Scaling of pretraining makes System 1 thinking stronger, o1/R1-like training might end up stitching together a functional System 2 applicable in general that wouldn’t need to emerge fully formed as a result of iteratively applying System 1. If the resulting model is sufficiently competent to tinker with AI training processes, that might be all it takes for it to quickly fix remaining gaps in capability. In particular, if it’s able to generate datasets and run some RL post-training in order to make further progress on particular problems, this might be a good enough crutch while online learning is absent and original ideas can only form as a result of fiddly problem specific RL post-training that needs to be set up first.
It’s an argument about long reasoning traces having sufficient representational capacity to bootstrap general intelligence, not forecasting that the bootstrapping will actually occur.
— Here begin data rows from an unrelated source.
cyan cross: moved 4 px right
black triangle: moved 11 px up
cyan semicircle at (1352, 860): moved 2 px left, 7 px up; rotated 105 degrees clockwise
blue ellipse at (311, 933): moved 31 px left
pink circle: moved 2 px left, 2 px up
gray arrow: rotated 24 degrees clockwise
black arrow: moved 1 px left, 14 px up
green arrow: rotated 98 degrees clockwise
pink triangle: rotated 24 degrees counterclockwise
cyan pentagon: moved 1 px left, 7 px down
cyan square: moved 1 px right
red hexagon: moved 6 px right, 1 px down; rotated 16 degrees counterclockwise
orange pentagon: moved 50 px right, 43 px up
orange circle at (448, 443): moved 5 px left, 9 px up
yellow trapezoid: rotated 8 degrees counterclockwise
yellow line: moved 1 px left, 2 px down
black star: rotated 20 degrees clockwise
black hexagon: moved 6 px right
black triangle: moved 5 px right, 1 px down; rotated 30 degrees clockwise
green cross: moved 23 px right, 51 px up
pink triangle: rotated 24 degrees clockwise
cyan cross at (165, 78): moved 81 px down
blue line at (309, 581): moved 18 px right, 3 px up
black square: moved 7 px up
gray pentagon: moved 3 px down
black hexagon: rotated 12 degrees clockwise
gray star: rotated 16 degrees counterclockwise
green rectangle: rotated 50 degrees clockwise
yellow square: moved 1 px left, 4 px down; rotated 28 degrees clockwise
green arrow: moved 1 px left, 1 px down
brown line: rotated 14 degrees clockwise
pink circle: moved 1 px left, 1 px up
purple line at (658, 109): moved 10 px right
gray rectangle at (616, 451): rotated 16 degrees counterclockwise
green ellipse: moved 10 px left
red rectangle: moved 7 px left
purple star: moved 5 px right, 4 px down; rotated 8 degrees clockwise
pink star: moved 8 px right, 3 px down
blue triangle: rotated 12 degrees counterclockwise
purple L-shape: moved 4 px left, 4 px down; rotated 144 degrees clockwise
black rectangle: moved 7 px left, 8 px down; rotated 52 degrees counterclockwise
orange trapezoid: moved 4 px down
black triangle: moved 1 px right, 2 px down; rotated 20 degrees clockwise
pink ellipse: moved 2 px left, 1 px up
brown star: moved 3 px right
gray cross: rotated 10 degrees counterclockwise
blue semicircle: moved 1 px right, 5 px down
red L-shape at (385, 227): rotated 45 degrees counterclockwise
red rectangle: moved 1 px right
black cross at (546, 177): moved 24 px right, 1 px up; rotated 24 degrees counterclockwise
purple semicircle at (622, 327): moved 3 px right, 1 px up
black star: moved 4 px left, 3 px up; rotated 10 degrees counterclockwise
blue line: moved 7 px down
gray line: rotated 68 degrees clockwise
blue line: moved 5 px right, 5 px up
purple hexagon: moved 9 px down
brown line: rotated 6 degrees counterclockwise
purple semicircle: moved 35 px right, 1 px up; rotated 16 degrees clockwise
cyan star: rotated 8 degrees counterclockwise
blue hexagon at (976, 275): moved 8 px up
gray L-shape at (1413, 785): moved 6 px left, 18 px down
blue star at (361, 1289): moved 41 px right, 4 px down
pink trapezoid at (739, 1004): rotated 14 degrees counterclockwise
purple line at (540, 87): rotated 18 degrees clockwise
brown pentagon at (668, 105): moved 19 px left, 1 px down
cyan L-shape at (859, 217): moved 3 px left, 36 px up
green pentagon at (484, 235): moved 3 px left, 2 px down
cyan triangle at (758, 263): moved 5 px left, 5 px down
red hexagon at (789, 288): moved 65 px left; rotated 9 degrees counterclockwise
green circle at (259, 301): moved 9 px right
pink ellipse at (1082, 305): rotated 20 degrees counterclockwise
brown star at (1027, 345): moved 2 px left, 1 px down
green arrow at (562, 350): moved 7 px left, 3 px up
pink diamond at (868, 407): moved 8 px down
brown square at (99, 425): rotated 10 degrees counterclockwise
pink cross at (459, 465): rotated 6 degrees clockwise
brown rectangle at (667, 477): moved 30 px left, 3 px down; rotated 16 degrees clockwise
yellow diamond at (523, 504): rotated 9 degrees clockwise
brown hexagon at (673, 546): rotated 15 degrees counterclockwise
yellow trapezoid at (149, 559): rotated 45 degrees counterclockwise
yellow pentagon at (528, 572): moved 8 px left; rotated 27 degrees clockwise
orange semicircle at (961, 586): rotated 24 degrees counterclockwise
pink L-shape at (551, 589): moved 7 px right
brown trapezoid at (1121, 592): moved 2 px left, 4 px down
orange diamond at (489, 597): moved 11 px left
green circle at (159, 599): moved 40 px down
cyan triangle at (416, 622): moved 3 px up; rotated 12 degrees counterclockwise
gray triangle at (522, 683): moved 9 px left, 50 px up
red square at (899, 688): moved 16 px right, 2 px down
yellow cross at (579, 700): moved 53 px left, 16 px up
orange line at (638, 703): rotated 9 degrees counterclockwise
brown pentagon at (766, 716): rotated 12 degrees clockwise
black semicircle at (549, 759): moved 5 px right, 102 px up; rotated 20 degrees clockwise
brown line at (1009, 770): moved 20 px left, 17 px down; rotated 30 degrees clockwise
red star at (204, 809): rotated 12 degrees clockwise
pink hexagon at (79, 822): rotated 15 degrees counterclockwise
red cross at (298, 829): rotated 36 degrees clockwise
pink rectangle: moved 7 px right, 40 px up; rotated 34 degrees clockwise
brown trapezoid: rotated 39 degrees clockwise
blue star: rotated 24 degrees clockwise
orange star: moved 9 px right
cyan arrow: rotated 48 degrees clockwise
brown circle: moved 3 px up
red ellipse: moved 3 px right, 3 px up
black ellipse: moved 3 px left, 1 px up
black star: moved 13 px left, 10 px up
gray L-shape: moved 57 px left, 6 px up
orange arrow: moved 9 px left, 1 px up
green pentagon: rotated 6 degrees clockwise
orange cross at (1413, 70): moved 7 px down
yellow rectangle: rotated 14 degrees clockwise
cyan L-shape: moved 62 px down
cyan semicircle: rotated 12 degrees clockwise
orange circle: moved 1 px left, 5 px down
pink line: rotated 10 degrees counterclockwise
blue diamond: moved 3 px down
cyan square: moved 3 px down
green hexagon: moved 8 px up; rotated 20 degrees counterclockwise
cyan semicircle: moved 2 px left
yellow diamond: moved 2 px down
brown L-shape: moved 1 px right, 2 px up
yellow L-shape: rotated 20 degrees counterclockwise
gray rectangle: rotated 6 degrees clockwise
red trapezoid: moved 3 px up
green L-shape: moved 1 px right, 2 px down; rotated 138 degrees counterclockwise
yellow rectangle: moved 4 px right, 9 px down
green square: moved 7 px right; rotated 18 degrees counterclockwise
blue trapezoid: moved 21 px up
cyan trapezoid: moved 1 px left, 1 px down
It’s about a necessary condition for straightforward scaling to have a chance of getting there, at an unknown level of scale.
Yes, I agree with almost all of that, particularly:
Technically it deep learning research is concerned with inventing AIs, but lately through inventing AI training processes.
The only part I either don’t understand or don’t agree with is:
Though a simple training process certainly find diverse functions, I don’t think the current paradigm will get all of the ones needed for AGI.
Scaling of pretraining makes System 1 thinking stronger, o1/R1-like training might end up stitching together a functional System 2 applicable in general that wouldn’t need to emerge fully formed as a result of iteratively applying System 1. If the resulting model is sufficiently competent to tinker with AI training processes, that might be all it takes for it to quickly fix remaining gaps in capability. In particular, if it’s able to generate datasets and run some RL post-training in order to make further progress on particular problems, this might be a good enough crutch while online learning is absent and original ideas can only form as a result of fiddly problem specific RL post-training that needs to be set up first.
It might go that way, but I don’t see strong reasons to expect it.
It’s an argument about long reasoning traces having sufficient representational capacity to bootstrap general intelligence, not forecasting that the bootstrapping will actually occur. It’s about a necessary condition for straightforward scaling to have a chance of getting there, at an unknown level of scale.